• Task directions
Copy the records below word for word, from the first line through the line that contains "Fahrzeuge beh", and leave out any pictures.
════════
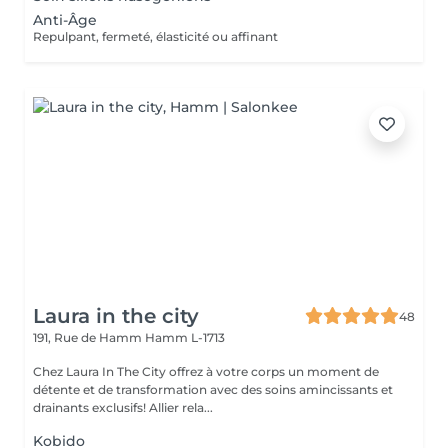
Anti-Âge
Repulpant, fermeté, élasticité ou affinant
Laura in the city
48
191, Rue de Hamm
Hamm L-1713
Chez Laura In The City offrez à votre corps un moment de
détente et de transformation avec des soins amincissants et
drainants exclusifs! Allier rela...
Kobido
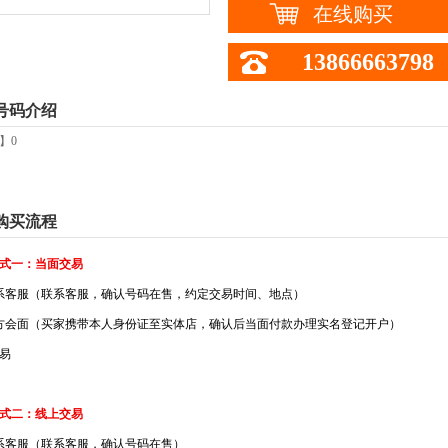
在线购买
13866663798
号码介绍
】0
购买流程
式一：当面交易
系客服（联系客服，确认号码在售，约定交易时间、地点）
方会面（买家携带本人身份证至实体店，确认后当面付款办理实名登记开户）
易
式二：线上交易
系客服（联系客服，确认号码在售）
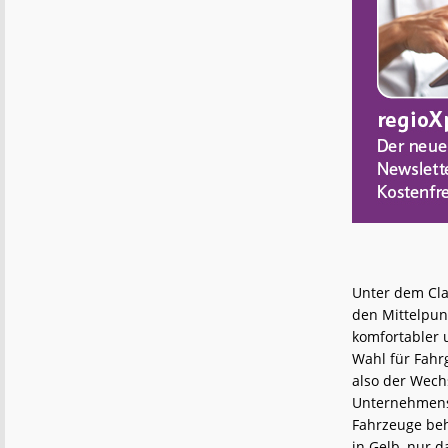
Unter dem Clai
den Mittelpun
komfortabler u
Wahl für Fahr
also der Wech
Unternehmensb
Fahrzeuge beh
in Gelb, nur d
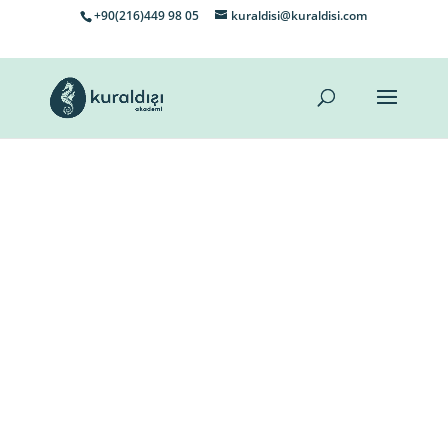
+90(216)449 98 05
kuraldisi@kuraldisi.com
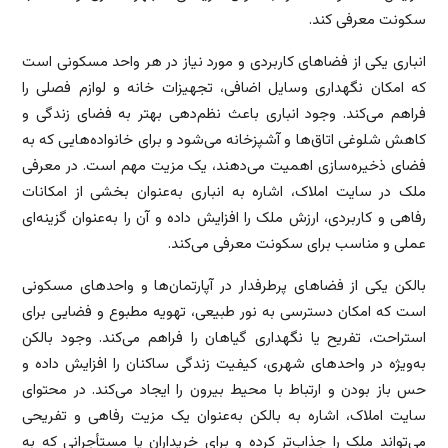
سکونت معرفی کند.
انباری یکی از فضاهای کاربردی و مورد نیاز در هر واحد مسکونی است
که امکان نگهداری وسایل اضافی، تجهیزات خانه و لوازم فصلی را
فراهم می‌کند. وجود انباری باعث نظم‌دهی بهتر به فضای زندگی و
کاهش شلوغی اتاق‌ها و آشپزخانه می‌شود و برای خانواده‌هایی که به
فضای ذخیره‌سازی اهمیت می‌دهند، یک مزیت مهم است. در معرفی
ملک در سایت املاک، اشاره به انباری به‌عنوان بخشی از امکانات
رفاهی و کاربردی، ارزش ملک را افزایش داده و آن را به‌عنوان گزینه‌ای
عملی و مناسب برای سکونت معرفی می‌کند.
بالکن یکی از فضاهای پرطرفدار در آپارتمان‌ها و واحدهای مسکونی
است که امکان دسترسی به نور طبیعی، تهویه مطبوع و فضایی برای
استراحت، تفریح یا نگهداری گیاهان را فراهم می‌کند. وجود بالکن
به‌ویژه در واحدهای شهری، کیفیت زندگی ساکنان را افزایش داده و
حس باز بودن و ارتباط با محیط بیرون را ایجاد می‌کند. در محتوای
سایت املاک، اشاره به بالکن به‌عنوان یک مزیت رفاهی و تفریحی
می‌تواند ملک را جذاب‌تر کرده و برای خریداران یا مستأجرانی که به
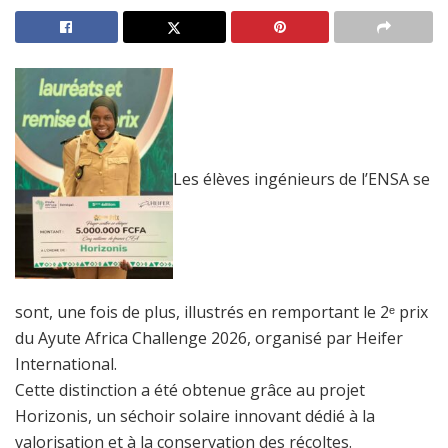
Les élèves ingénieurs de l’ENSA se
sont, une fois de plus, illustrés en remportant le 2ᵉ prix
du Ayute Africa Challenge 2026, organisé par Heifer
International.
Cette distinction a été obtenue grâce au projet
Horizonis, un séchoir solaire innovant dédié à la
valorisation et à la conservation des récoltes.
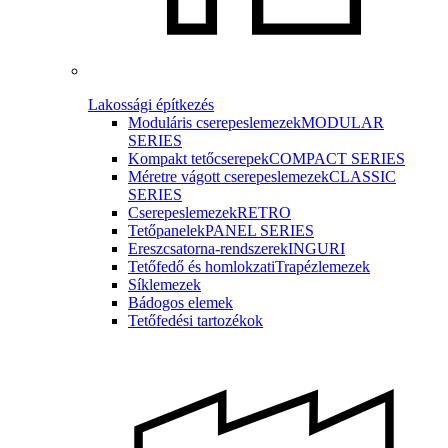
Lakossági építkezés
Moduláris cserepeslemezek
MODULAR
SERIES
Kompakt tetőcserepek
COMPACT SERIES
Méretre vágott cserepeslemezek
CLASSIC
SERIES
Cserepeslemezek
RETRO
Tetőpanelek
PANEL SERIES
Ereszcsatorna-rendszerek
INGURI
Tetőfedő és homlokzati
Trapézlemezek
Síklemezek
Bádogos elemek
Tetőfedési tartozékok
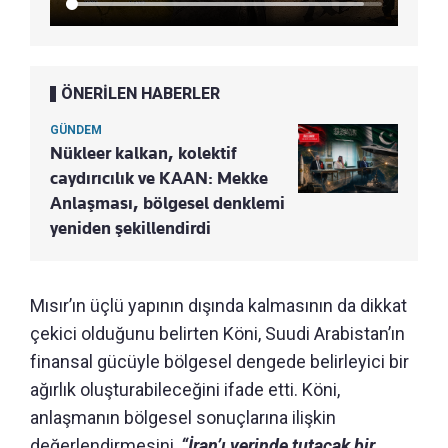
ÖNERİLEN HABERLER
GÜNDEM
Nükleer kalkan, kolektif
caydırıcılık ve KAAN: Mekke
Anlaşması, bölgesel denklemi
yeniden şekillendirdi
Mısır’ın üçlü yapının dışında kalmasının da dikkat
çekici olduğunu belirten Köni, Suudi Arabistan’ın
finansal gücüyle bölgesel dengede belirleyici bir
ağırlık oluşturabileceğini ifade etti. Köni,
anlaşmanın bölgesel sonuçlarına ilişkin
değerlendirmesini,
“İran’ı yerinde tutacak bir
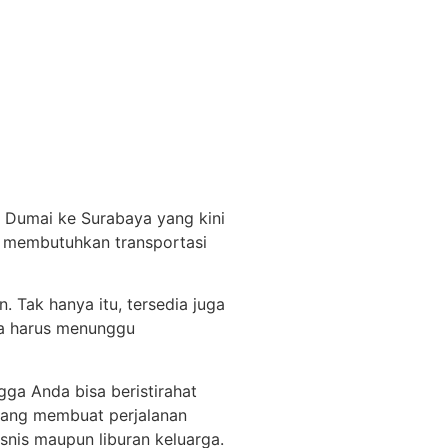
 Dumai ke Surabaya yang kini
u membutuhkan transportasi
 Tak hanya itu, tersedia juga
npa harus menunggu
gga Anda bisa beristirahat
 yang membuat perjalanan
snis maupun liburan keluarga.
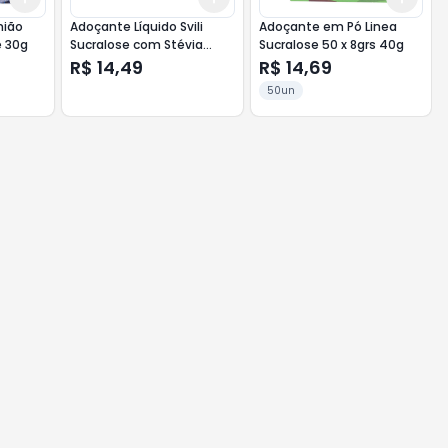
nião
Adoçante Líquido Svili
Adoçante em Pó Linea
e 30g
Sucralose com Stévia
Sucralose 50 x 8grs 40g
90ml
R$ 14,49
R$ 14,69
50un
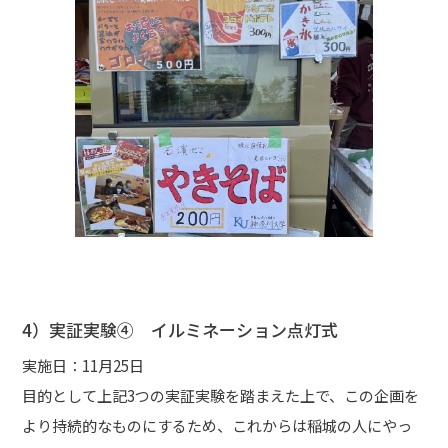
4）実証実験④ イルミネーション点灯式
実施日：11月25日
目的として上記3つの実証実験を踏まえた上で、この企画を
より持続的なものにするため、これからは稲城の人にやっ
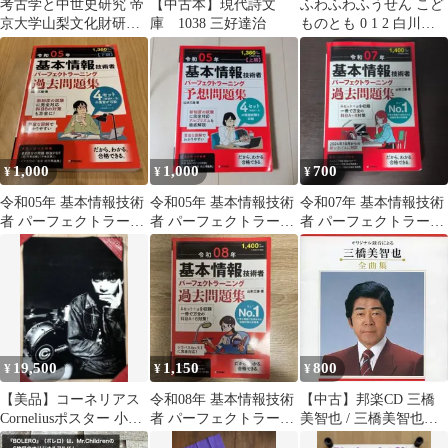
考古学と中世史研究 帝
【中古本】現代詩文
ふわふわふうせん こど
京大学山梨文化財研究
庫 1038 三好達治
ものとも 0 1 2 白川三
所シンポジウム報告書
雄
6冊セット 石井進/網野
善彦/石井進//萩原三雄/
谷口一夫//鈴木稔 名著
出版 1991-1997年 ☆日
本史/中世史/考古学/歴
史研究/文化史/社会史/
1,000
1,000
700
¥
¥
¥
史料研 tkqUEY
eeB107ynm8
令和05年 基本情報技術
令和05年 基本情報技術
令和07年 基本情報技術
者 パーフェクトラーニ
者 パーフェクトラーニ
者 パーフェクトラーニ
ング過去問題集
ング予想問題集
ング過去問題集
19,500
1,150
800
¥
¥
¥
【美品】コーネリアス
令和08年 基本情報技術
【中古】邦楽CD 三橋
Corneliusポスター 小山
者 パーフェクトラーニ
美智也 / 三橋美智也全
田圭吾信藤三雄⭐︎超貴重
ング過去問題集
曲集(オリジナル録音に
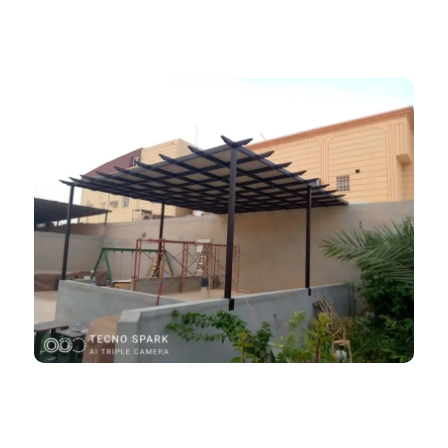
ظلال المملكة 966552221339
ظلال المملكة 966552221339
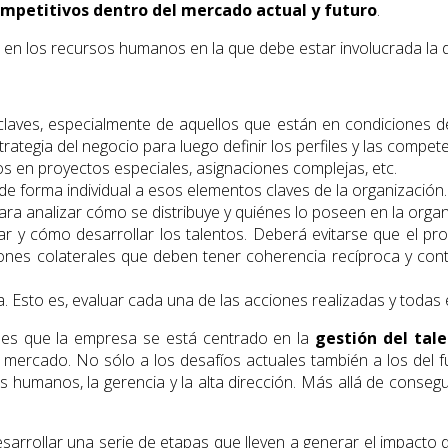
ompetitivos dentro del mercado actual y futuro
.
 en los recursos humanos en la que debe estar involucrada la d
s claves, especialmente de aquellos que están en condiciones d
rategia del negocio para luego definir los perfiles y las compet
os en proyectos especiales, asignaciones complejas, etc.
de forma individual a esos elementos claves de la organización.
para analizar cómo se distribuye y quiénes lo poseen en la organ
ar y cómo desarrollar los talentos. Deberá evitarse que el p
iones colaterales que deben tener coherencia recíproca y conti
 Esto es, evaluar cada una de las acciones realizadas y todas e
s es que la empresa se está centrado en la
gestión del ta
del mercado. No sólo a los desafíos actuales también a los del f
os humanos, la gerencia y la alta dirección. Más allá de conseg
arrollar una serie de etapas que lleven a generar el impacto d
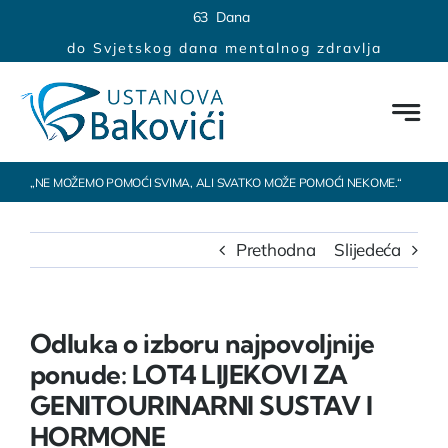
Skip
content
6
3
Dana
to
do Svjetskog dana mentalnog zdravlja
content
„NE MOŽEMO POMOĆI SVIMA, ALI SVATKO MOŽE POMOĆI NEKOME.“
Prethodna
Slijedeća
Odluka o izboru najpovoljnije
ponude: LOT4 LIJEKOVI ZA
GENITOURINARNI SUSTAV I
HORMONE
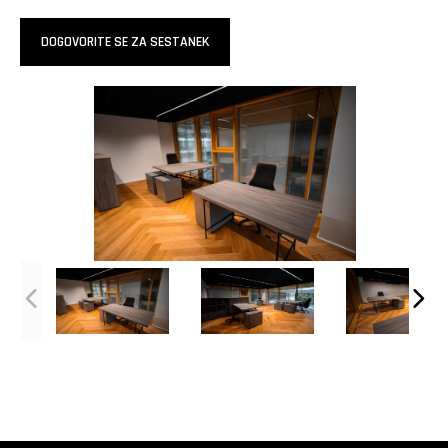
DOGOVORITE SE ZA SESTANEK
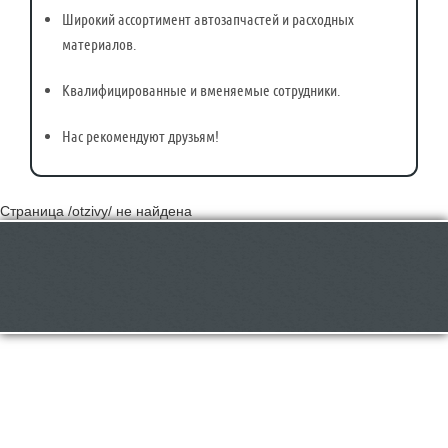
Широкий ассортимент автозапчастей и расходных
материалов.
Квалифицированные и вменяемые сотрудники.
Нас рекомендуют друзьям!
Страница /otzivy/ не найдена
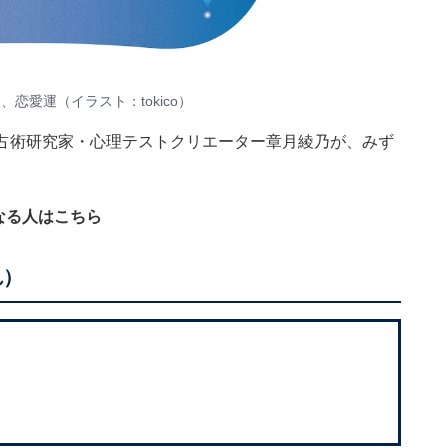
運、恋愛運（イラスト：
tokico
）
？ 占術研究家・心理テストクリエーター章月綾乃が、みず
なる人はこちら
れ）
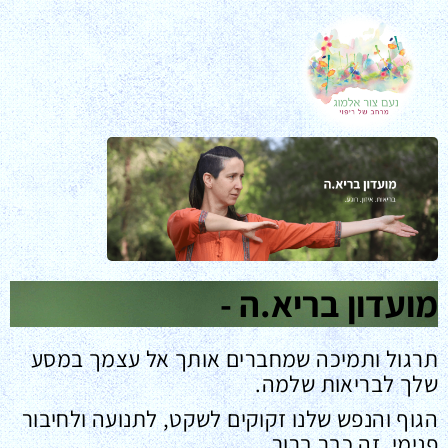
מועדון בריא.ה -
תרגול ותמיכה שמחברים אותך אל עצמך במסע
שלך לבריאות שלמה.
הגוף והנפש שלנו זקוקים לשקט, לתנועה ולחיבור
פנימי, זה כבר ברור.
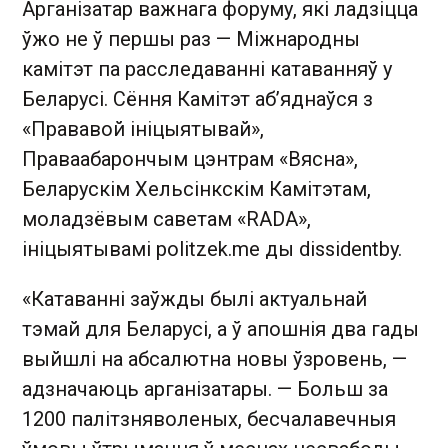
Арганізатар важнага форуму, які ладзіцца
ўжо не ў першы раз — Міжнародны
камітэт па расследаванні катаванняў у
Беларусі. Сёння Камітэт аб’яднаўся з
«Прававой ініцыятывай»,
Праваабарончым цэнтрам «Вясна»,
Беларускім Хельсінкскім Камітэтам,
моладзёвым саветам «RADA»,
ініцыятывамі politzek.me ды dissidentby.
«Катаванні заўжды былі актуальнай
тэмай для Беларусі, а ў апошнія два гады
выйшлі на абсалютна новы ўзровень, —
адзначаюць арганізатары. — Больш за
1200 палітзняволеных, бесчалавечныя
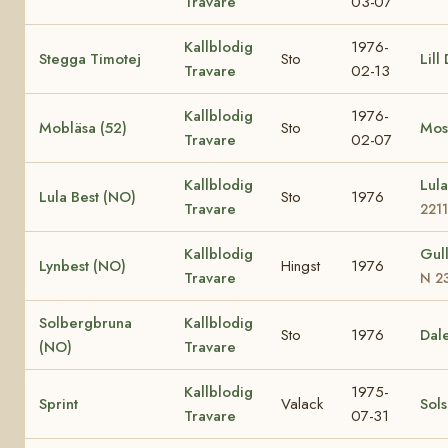
Travare
03-07
Kallblodig
1976-
Stegga Timotej
Sto
Lill
Travare
02-13
Kallblodig
1976-
Mobläsa (52)
Sto
Most
Travare
02-07
Kallblodig
Lul
Lula Best (NO)
Sto
1976
Travare
2211
Kallblodig
Gul
Lynbest (NO)
Hingst
1976
Travare
N 2
Solbergbruna
Kallblodig
Sto
1976
Dal
(NO)
Travare
Kallblodig
1975-
Sprint
Valack
Sol
Travare
07-31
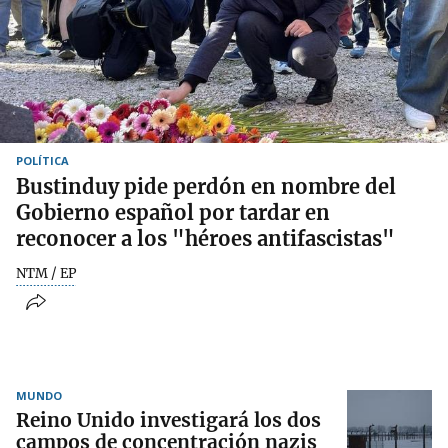
POLÍTICA
Bustinduy pide perdón en nombre del
Gobierno español por tardar en
reconocer a los "héroes antifascistas"
NTM / EP
MUNDO
Reino Unido investigará los dos
campos de concentración nazis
════════
• Response for this exercise
Anti-Âge
Repulpant, fermeté, élasticité ou affinant
Laura in the city
48
191, Rue de Hamm
Hamm L-1713
Chez Laura In The City offrez à votre corps un moment de
détente et de transformation avec des soins amincissants et
drainants exclusifs! Allier rela...
Kobido
在线购买
13866663798
号码介绍
】0
购买流程
式一：当面交易
系客服（联系客服，确认号码在售，约定交易时间、地点）
方会面（买家携带本人身份证至实体店，确认后当面付款办理实名登记开户）
易
式二：线上交易
系客服（联系客服，确认号码在售）
Unter dem Clai
den Mittelpun
komfortabler u
Wahl für Fahr
also der Wech
Unternehmensb
Fahrzeuge beh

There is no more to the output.